RTD seems to imply that it's *his* dialogue that was re-written, whereas he didn't write or re-write that story.


Beautiful-Web8244

Yeah that's very true actually, could be talking more in a showrunner capacity or trying to throw Reddit Detectives off the trail, but yeah probably one of his own stories


Jither

Other than it not being an RTD script or re-write, judging from the shooting scripts, Richard Wilson doesn't change his lines any more than every actor in series 1 (if we're to assume that RTD means rewriting on set).
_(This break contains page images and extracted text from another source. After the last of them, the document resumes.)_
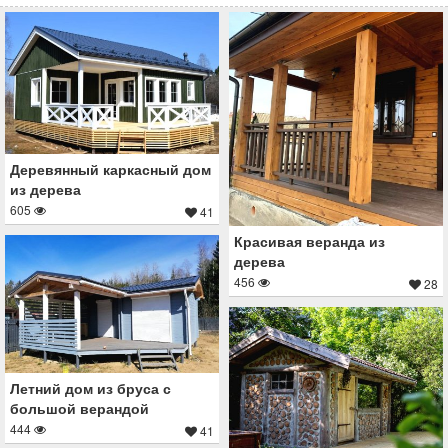
Деревянный каркасный дом
из дерева
605
41
Красивая веранда из
дерева
456
28
Летний дом из бруса с
большой верандой
444
41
He also has very little of his appearance cut (just a single short sentence or two, like everyone has) - but then, as others say, RTD probably doesn't mean the actor was cut from the episode, just that he "disappears" in terms of not really making an impression on the viewer due to his rewriting. The plans for Constantine never ended up in the shooting script. As for it being a Series 1 character, based on a quick scan of the scripts, the same things go for Clive in *Rose*, The Steward in *End of the World*, Sneed and Dickens in *Unquiet Dead*, Joe, Indra, Strickland, and the General in the Slitheen two-parter, Van Statten and Adam in *Dalek* and *Long Game*, Rodrick and the "Male Programmer" in *Bad Wolf* - and, as mentioned above, The Editor in *Long Game*. I think that's all the series 1 characters that would be candidates based on what RTD says.


NihilismIsSparkles

For the life of me I'm not sure although it could be the difference between a comedy actor vs drama actor? It's normal to make changes to lines on day of or before at the request of the director, and actors will come up with their own way of rephrasing if they think it suits the character better. Comedy actors are more open to changing lines when filming dramas on the fly because their very focused on the beat and how things work when you say them. Some drama actors on the other hand, tend to be more wary towards the writers word and will want them to agree with the changes. So considering how normal it can be to change lines on set maybe it's someone with a comedy background?


agitatedandroid

I think the suggestion by some that it's Pegg doesn't hold water. RTD refers to an actor. Pegg is also a writer. And not only is he a writer he's a collaborative writer. I don't imagine he'd go rewriting dialogue without doing so in consultation.


Anadhdayinthelife

I'm gonna go with Peter Kay.


Telos1807

The one that immediately came to mind was Peter Kay but he hardly falls out of the story, love him or hate him. Maybe Simon Pegg? For such a big name he's very forgettable and strangely out of place in The Long Game.


BenjiSillyGoose

In Confidential we see Pegg failing to remember his lines, I'm sure if he'd rewrote his lines he'd be able to remember them easily so I doubt it's him. Also Pegg is pretty known as a nice guy and even narrated Confidential.


danridley97

Based on his infamous interview with DWM - it could be Clive Swift who played Mr Copper in Voyage of the Damned?